The release of the proposed rules on March 21, 2022, triggered an outpouring of comments, which required the SEC to extend the comment period once and then reopen it after a technical glitch resulted in comments submitted online not being received. More than 24,000 comments were received, including a last-minute flurry of 8,100 comments in the 72 hours preceding the commission’s meeting, Gensler reported during a post-meeting press call.

In his opening remarks at the meeting, Gensler noted that 90% of companies in the Russell 1000 “are publicly providing climate-related information,” and close to 60% also are providing public information on their GHG emissions. The Russell 1000 is a Seattle-based stock index covering 1,000 of the largest companies in the United State.

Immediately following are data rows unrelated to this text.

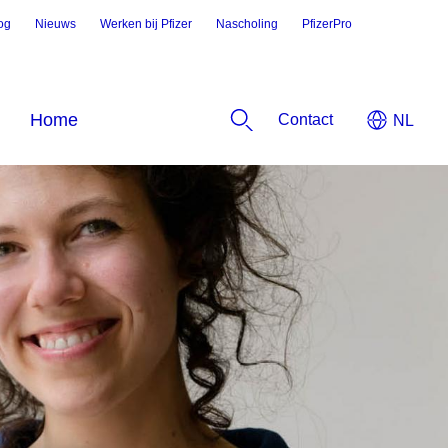
og
Nieuws
Werken bij Pfizer
Nascholing
PfizerPro
Contact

However, these disclosures often are made in corporate sustainability reports, not standard SEC filings, Gensler said. Integrating climate-risk information into SEC filings “will help make them more reliable. There are standard controls and procedures for filings, unlike for sustainability reports.”

Gensler also stressed that the SEC and all its rules are “merit-neutral,” and in this case, “that means we’re neutral about climate,” he said during the press call. “You can use this disclosure … to sell something that’s a green asset or buy it.

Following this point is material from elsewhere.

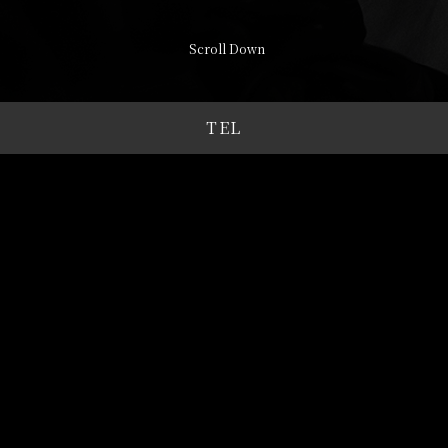
Scroll Down
TEL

“We’re agnostic with regard to climate risk. We’re also agnostic on how companies manage climate risk,” he said. “We’re not agnostic about disclosure of material risk.”

Reflecting that neutrality, the 886-page final rule carefully avoids even mentioning climate change, referring throughout to “climate-related risk.”

The Split Vote

But the 3-2 vote signaled a clear ideological split on the commission, with Commissioners Caroline Crenshaw and Jaime Lizárraga joining Gensler with votes to approve, and Commissioners Hester Peirce and Mark Uyeda in opposition.

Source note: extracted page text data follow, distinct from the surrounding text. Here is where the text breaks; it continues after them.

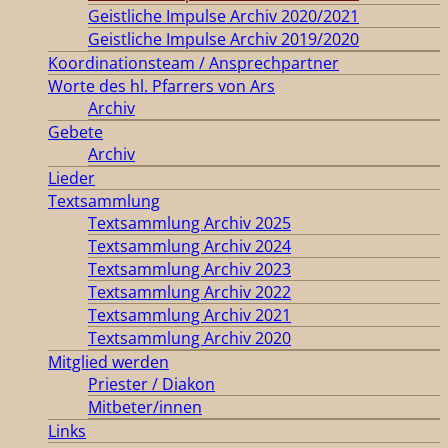
Geistliche Impulse Archiv 2020/2021
Geistliche Impulse Archiv 2019/2020
Koordinationsteam / Ansprechpartner
Worte des hl. Pfarrers von Ars
Archiv
Gebete
Archiv
Lieder
Textsammlung
Textsammlung Archiv 2025
Textsammlung Archiv 2024
Textsammlung Archiv 2023
Textsammlung Archiv 2022
Textsammlung Archiv 2021
Textsammlung Archiv 2020
Mitglied werden
Priester / Diakon
Mitbeter/innen
Links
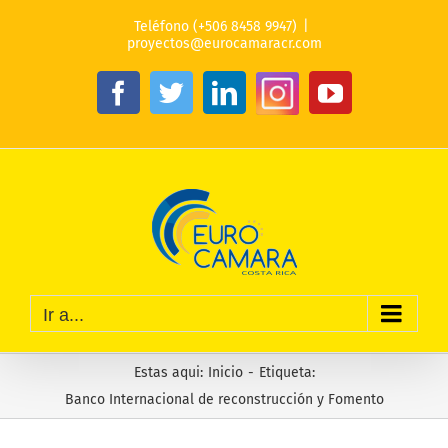
Saltar
Teléfono (+506 8458 9947)
|
al
proyectos@eurocamaracr.com
contenido
Instagram
Facebook
Twitter
LinkedIn
YouTube
Ir a...
Estas aqui
:
Inicio
-
Etiqueta:
Banco Internacional de reconstrucción y Fomento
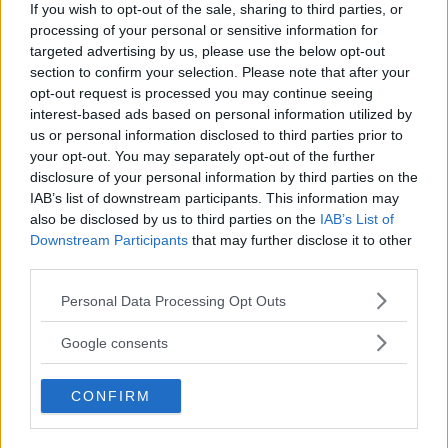
If you wish to opt-out of the sale, sharing to third parties, or
processing of your personal or sensitive information for
Sony FE 100-400mm F5,6-8
targeted advertising by us, please use the below opt-out
OSS – lätt telezoom för
section to confirm your selection. Please note that after your
fågel, sport & natur
opt-out request is processed you may continue seeing
interest-based ads based on personal information utilized by
us or personal information disclosed to third parties prior to
your opt-out. You may separately opt-out of the further
F3 Foto – Sveriges nya
disclosure of your personal information by third parties on the
fotodagar till Göteborg,
IAB’s list of downstream participants. This information may
Lund & Stockholm
also be disclosed by us to third parties on the
IAB’s List of
Downstream Participants
that may further disclose it to other
third parties.
Dolby Vision 2 lanseras –
Please note that this website/app uses one or more Google
Personal Data Processing Opt Outs
nästa generation HDR
services and may gather and store information including but
ger bättre bild
not limited to your visit or usage behaviour. You may click to
Google consents
grant or deny consent to Google and its third-party tags to
use your data for below specified purposes in below Google
CONFIRM
consent section.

Peirce slammed the final rule as fundamentally flawed due to “its insistence that climate issues deserve special treatment and disproportionate space in commission disclosures and managers’ and directors’ brain space, because the commission fails to justify that disparate treatment.

“The rules’ anticipated benefits do not outweigh the costs,” she said. “Proponents of a commission climate rule hope that it will yield more accurate, comparable and complete climate disclosures. If we do not look at it too closely, the final rule may appear to fulfill these hopes, but a closer inspection brings us crashing back to the reality that many climate disclosures are high-price guesses about the present and future.”

Peirce also said the changes in the final rule were so substantive the commission should have reproposed it and once again gathered public comment.

Uyeda was equally critical, arguing that the rule represents regulatory overreach and “is the culmination of efforts by various interests to hijack and use the federal securities laws for climate related goals. In doing so, they have created a roadmap for others to abuse the commission’s disclosure regime to achieve their own political and social goals. …

“The result is using disclosure not as a tool to aid investors but to bypass Congress to achieve political and social change without the corresponding accountability to the electorate,” he said. “The commission is a securities regulator without statutory authority or expertise to address political and social issues.”

Arguing that the rule’s requirements for climate-risk disclosure are without precedent in the SEC’s previous disclosure requirements, Uyeda invoked the recent Supreme Court decision in West Virginia v. EPA and its “major question” provision that “an agency must cite something more than merely plausible textual basis for its action.

“The agency must instead point to clear congressional authorization for the power it claims, and the commission has not done so for this rulemaking.”

Crenshaw countered, “The commission has clear authority under the Securities Act and the Exchange Act to require disclosures that are in the public interest and for the protection of investors, as today’s rule is. This well-established authority has been consistently relied upon and affirmed and reaffirmed across dozens of disclosure rule makings over multiple decades. …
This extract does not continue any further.